Mastering Web Scraping with Python — Introduction part1
Web scraping, also known as screen scraping, data mining, web data extracting or web harvesting; is a method of extracting large amounts of data from a website. The extracted data are then analysed bringing out deductions and inferences from the data.
I watched an Udemy course on “Web Scraping with Python: BeautifulSoup, Requests and Selenium” by Waqar Ahmed. I also read three great books: ”Website Scraping with Python” by Gábor László Hajba, “Web Scraping with Python” by Ryan Mitchell and “Python Requests Essential” by Rakesh Vidya Chandra & Bala Subrahmanyam Varanasi, which inspired me to try it out and that is why I am sharing the knowledge with you.
- Mastering Web Scraping with Python — Introduction part 1(you are here)
- Mastering Web Scraping with Python — Introduction part 2
- Mastering Web Scraping with Python — Intermediate part 1
- Mastering Web Scraping with Python — Intermediate part 2
- Mastering Web Scraping with Python — Advanced part 1
- Mastering Web Scraping with Python — Advanced part 2
I assume that you have basic programming skills and experience in any language. I also assume that you have successfully set up a Python environment (Jupyter Notebook, PyCharm e.t.c.) on your PC . If not, download the Anaconda Distribution. The Anaconda distribution is easiest way to perform Python/R data science and machine learning on Linux, Windows, and Mac OS X. Also, it comes with pre-installed Python packages too, and of course comes with Jupyter Notebook :).
In this intermission, I mainly cited
Vik Paruchuri’s post (Python Web Scraping Tutorial using BeautifulSoup)

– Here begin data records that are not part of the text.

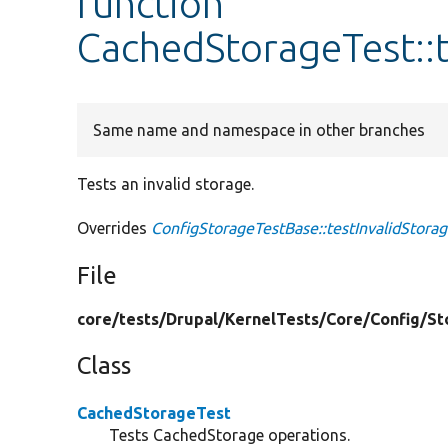
function
CachedStorageTest::t
Same name and namespace in other branches
Tests an invalid storage.
Overrides
ConfigStorageTestBase::testInvalidStora
File
core/
tests/
Drupal/
KernelTests/
Core/
Config/
St
Class
CachedStorageTest
Tests CachedStorage operations.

Libraries Needed In This Intermission
The various Python libraries listed below will be used in this series. I will explain the function of each library as we proceed in the series.
- Beautiful Soup
From the official documentation of Beautiful Soup:
Beautiful Soup is a Python library for pulling data out of HTML and XML files. It works with your favorite parser to provide idiomatic ways of navigating, searching, and modifying the parse tree. It commonly saves programmers hours or days of work.
For better understanding, what beautiful soup does is to extract data out of HTML or XML files. The extracted data isn’t arranged properly so it works together with a parser. This parser helps to arrange and sort the data into a tree based on some certain rules and conditions. After the data is now in a tree-like structure, it becomes very easy to perform necessary operations on the data.
To install beautiful soup:
pip install beautifulsoup4
From the official documentation of lxml:
lxml is a Pythonic, mature binding for the libxml2 and libxslt libraries. It provides safe and convenient access to these libraries using the ElementTree API. It extends the ElementTree API significantly to offer support for XPath, RelaxNG, XML Schema, XSLT, C14N and much more.
Do you understand? No? Me too 😃 .. I didn’t understand it at first. But remember that beautiful soup needs a parser; lxml is a parser. It reads the data, modifies it and also arranges data to a tree like structure based on ElementTree standard.
There are other kinds of parsers available such as the html.parser and the html5lib but the lxml parser is relatively faster than the others.
pip install lxml
From the official documentation of requests:
Requests allows you to send organic, grass-fed HTTP/1.1 requests, without the need for manual labor. There’s no need to manually add query strings to your URLs, or to form-encode your POST data. Keep-alive and HTTP connection pooling are 100% automatic, thanks to urllib3.
Requests is actually an Apache licensed library. Now the main function of requests is that it interacts with your web page. Rather than using a web browser to send messages to a web server, the requests library mimics a web browser. Therefore, the interaction with the server can be carried out programmatically by importing the requests library.
pip install requests
From the documentation:
pandas is an open source, BSD-licensed library providing high-performance, easy-to-use data structures and data analysis tools for the Python programming language.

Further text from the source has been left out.